#### [Exercise]
Retype only the lines from the top of the records to the line with "Un libri su", including that line but none of the pictures.

Segment Start: Data extract

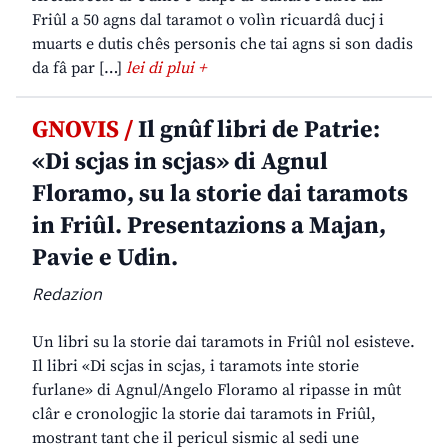
Friûl a 50 agns dal taramot o volìn ricuardâ ducj i
muarts e dutis chês personis che tai agns si son dadis
da fâ par […]
lei di plui +
GNOVIS /
Il gnûf libri de Patrie:
«Di scjas in scjas» di Agnul
Floramo, su la storie dai taramots
in Friûl. Presentazions a Majan,
Pavie e Udin.
Redazion
Un libri su la storie dai taramots in Friûl nol esisteve.
Il libri «Di scjas in scjas, i taramots inte storie
furlane» di Agnul/Angelo Floramo al ripasse in mût
clâr e cronologjic la storie dai taramots in Friûl,
mostrant tant che il pericul sismic al sedi une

Segment End: Data extract

#### [Answer section]
Friûl a 50 agns dal taramot o volìn ricuardâ ducj i
muarts e dutis chês personis che tai agns si son dadis
da fâ par […]
lei di plui +
GNOVIS /
Il gnûf libri de Patrie:
«Di scjas in scjas» di Agnul
Floramo, su la storie dai taramots
in Friûl. Presentazions a Majan,
Pavie e Udin.
Redazion
Un libri su la storie dai taramots in Friûl nol esisteve.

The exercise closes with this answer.